For the first time in 76 years, a piece of Mexico’s oil and gas infrastructure has been sold to a foreign investor, and the deal will help bring fracked gas from Texas’s Eagle Ford shale region into Mexico. In this first major deal since the country’s landmark energy reforms, Pemex—the state-owned oil company that had kept domain over the country’s vast petroleum and natural gas reserves since they were nationalized back in 1938—sold a 45-percent stake of a prospective natural gas pipeline project to the United States-based investment funds BlackRock and First Reserve.
The $900 million sale provides Pemex the capital to build out 462 miles of natural gas pipeline that make up the second phase of this major, midstream infrastructure project. Across its entirety, Las Ramones project will funnel natural gas from Texas’s Eagle Ford shale down to the demand-hungry industrial parks of Central Mexico.
This deal “is the first large step in monetizing assets and bringing partners to midstream,” said Pemex CEO Emilio Lozoya. “It symbolizes what Pemex will be seen doing in the coming months: bringing partners into the value chain.”

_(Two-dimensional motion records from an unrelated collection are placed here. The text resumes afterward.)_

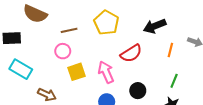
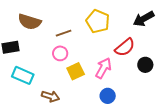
pink arrow: (106, 72) -> (103, 68), turned 60
black circle: (138, 91) -> (145, 65), moved

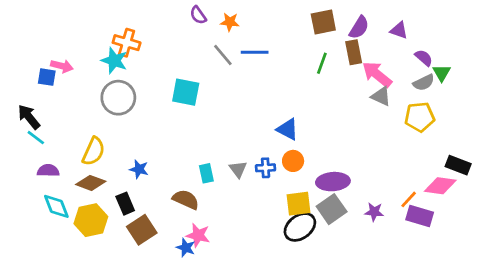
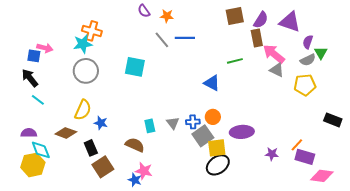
purple triangle: (399, 30) -> (290, 22), size x1.6
purple semicircle: (424, 58) -> (308, 42), turned -112
cyan star: (114, 61) -> (83, 44), turned -30
green line: (322, 63) -> (235, 61), moved, turned 56
black arrow: (29, 117) -> (30, 78), moved
blue triangle: (288, 129) -> (212, 83), moved
cyan line: (36, 138) -> (38, 100), moved
yellow semicircle: (94, 151) -> (83, 110), moved
purple semicircle: (48, 171) -> (29, 133), moved
pink diamond: (440, 186) -> (322, 176), moved
gray square: (332, 209) -> (203, 136), moved
yellow hexagon: (91, 220) -> (33, 165), moved

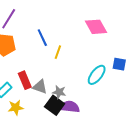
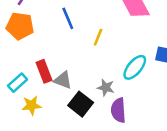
yellow line: (58, 52) -> (98, 37), moved
gray star: (59, 92) -> (106, 88), moved
purple semicircle: (70, 107) -> (118, 110), moved, turned -102

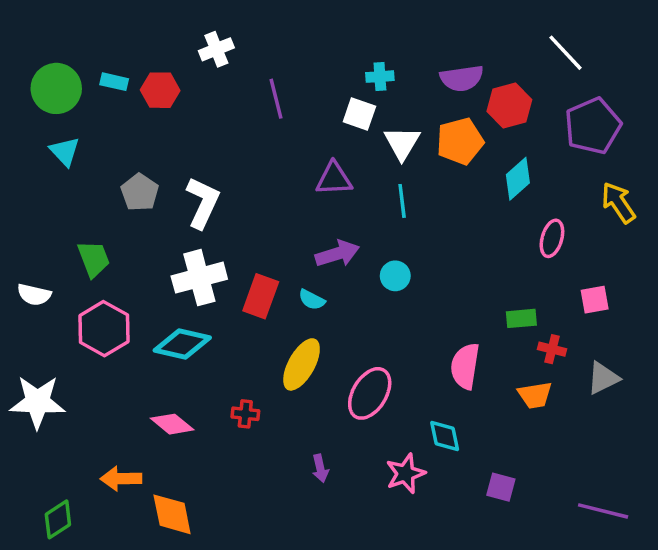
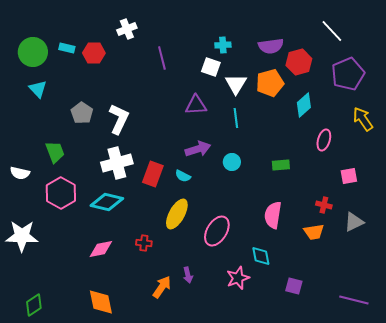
green rectangle: (521, 318) -> (281, 165), moved
pink diamond: (172, 424) -> (101, 249), turned -50
orange arrow: (121, 479) -> (162, 287), moved, turned 125

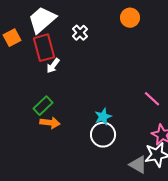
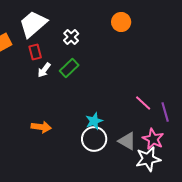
red rectangle: (44, 48) -> (35, 52), size x0.6
green rectangle: (43, 106) -> (69, 68), moved
gray triangle: (138, 165) -> (127, 141), moved

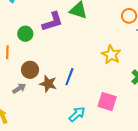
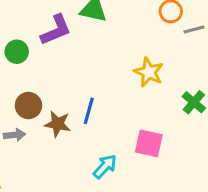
gray arrow: (19, 88) -> (14, 135), turned 32

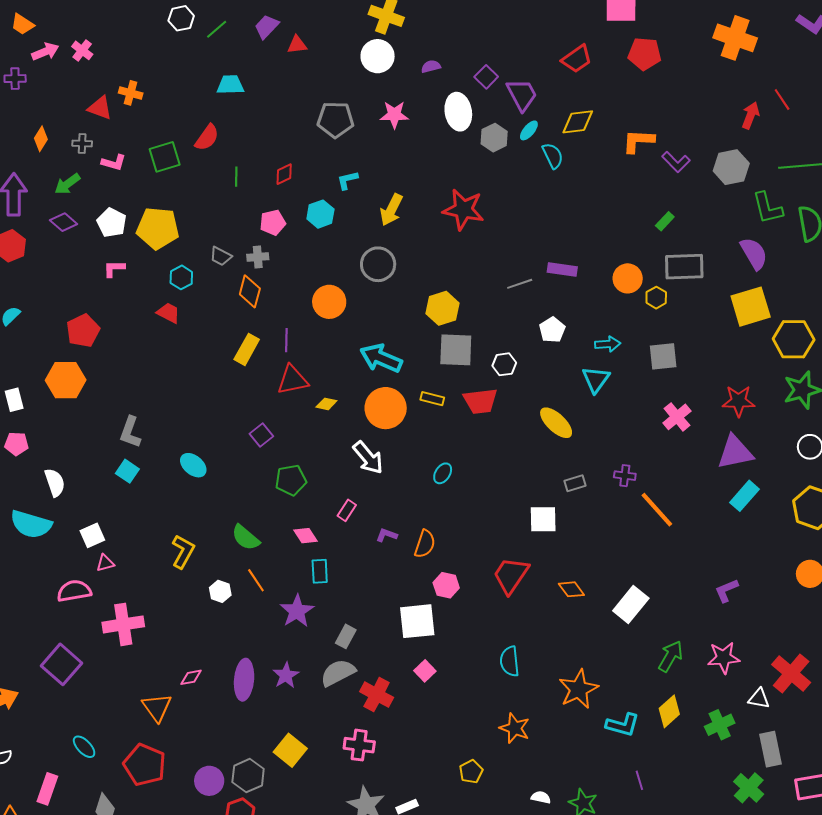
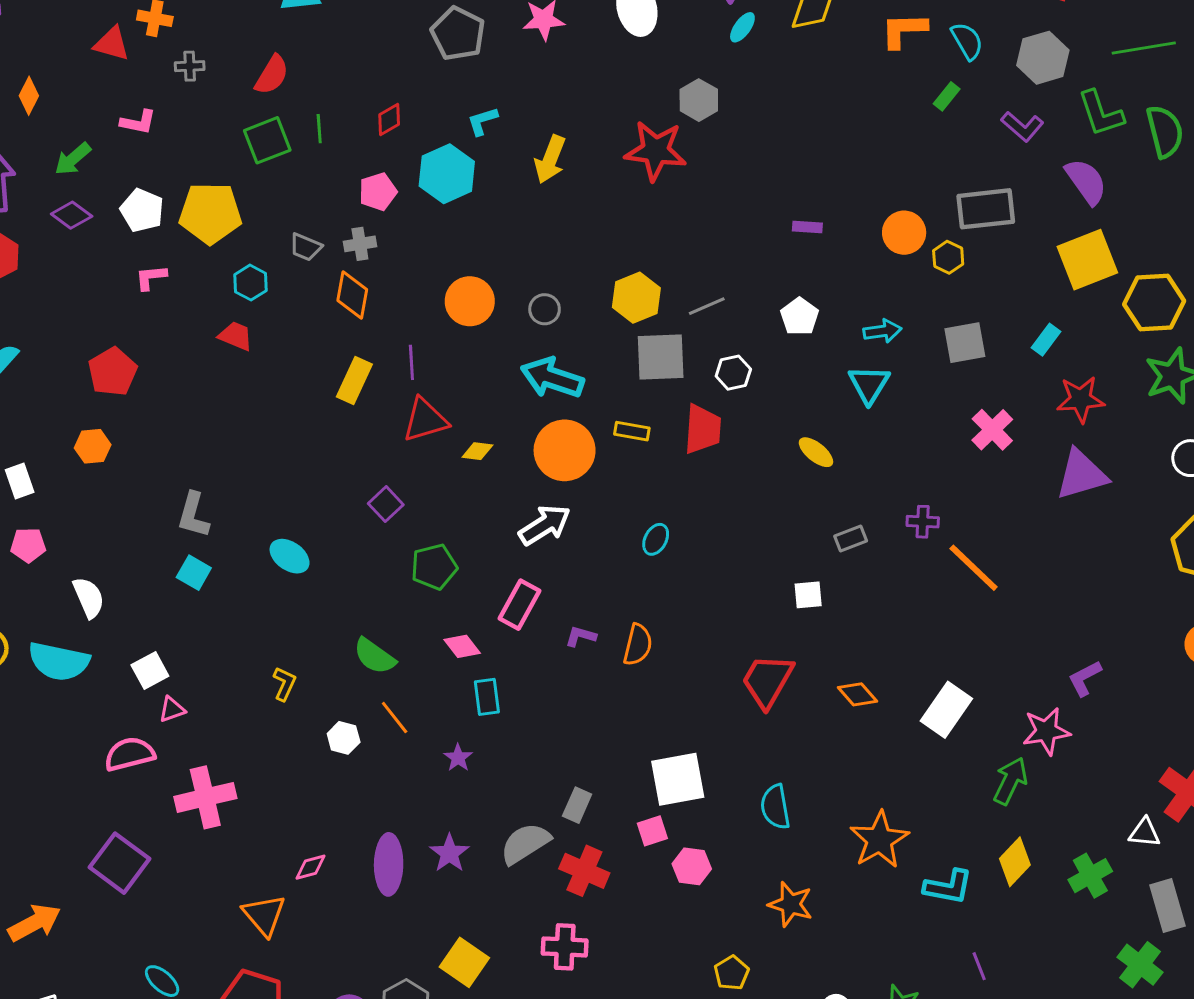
gray pentagon: (335, 120) -> (458, 34), turned 30
gray hexagon: (494, 138) -> (699, 100), moved
gray cross: (82, 143) -> (190, 66), moved
cyan semicircle: (553, 156) -> (967, 41), moved
green square: (165, 157) -> (267, 140), moved
purple L-shape: (676, 162) -> (1022, 126), moved
cyan hexagon: (320, 214) -> (447, 174), size x1.4
green rectangle: (665, 221) -> (947, 96), moved
gray circle: (378, 264) -> (545, 309), moved, size x0.6
purple rectangle: (562, 269) -> (807, 227), size x0.7
gray line: (520, 284) -> (707, 306), moved
orange hexagon: (66, 380) -> (93, 446), size x0.6
red trapezoid: (480, 401) -> (703, 429), turned -75
yellow ellipse: (556, 423) -> (816, 452), size x0.7
white arrow: (368, 458) -> (545, 525), turned -78
cyan rectangle: (744, 496) -> (1046, 340), moved, size x0.7
pink rectangle: (347, 510) -> (520, 605), size x1.5
white square: (543, 519) -> (808, 595), size x0.7
yellow L-shape: (183, 552) -> (284, 684), size x0.7
pink hexagon: (446, 585) -> (692, 866), moved
purple star: (297, 611) -> (458, 758), size x0.6
white square: (417, 621) -> (678, 779), moved
gray rectangle: (346, 636) -> (577, 805), moved
pink star: (724, 658) -> (1046, 731), moved
pink square: (425, 671) -> (652, 831), turned 30

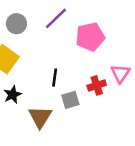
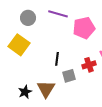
purple line: (56, 18) -> (58, 14), turned 60
black star: (13, 95) -> (25, 92), moved

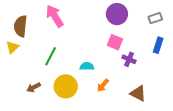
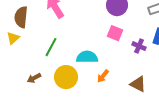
purple cross: (129, 59) -> (139, 46), moved
cyan semicircle: (87, 66) -> (87, 57), size x1.5

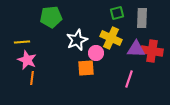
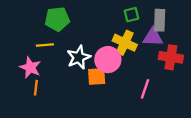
white star: (77, 40) -> (79, 57), moved
yellow line: (22, 42) -> (45, 45), moved
purple triangle: (136, 49) -> (153, 37), moved
pink circle: (96, 53) -> (108, 60), size x1.5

At CERAWeek in Houston in late April, Enrique Ochoa Reza, director of Mexico’s Federal Electricity Commision (CFE), noted the significance of the deal. Ochoa Reza cited the irony of Mexico’s historic inability to tap into either Mexico’s vast natural gas reserves or U.S. exports, and the sudden access to both. “We didn’t have enough natural gas pipelines to receive that natural gas, and we didn’t have the reforms that would allow us to extract that natural gas from our soil,” said Ochoa Reza. “Now we have both elements, and CFE is promoting the construction of more natural gas pipelines.”
Ochoa Reza announced plans to expand natural gas pipelines in Mexico by 75 percent by the end of 2018.
Just the beginning
Just a couple of weeks after the Las Ramones deal was formalized, Pemex and First Reserve announced another, bigger venture—a $1 billion investment to fund energy infrastructure throughout the country.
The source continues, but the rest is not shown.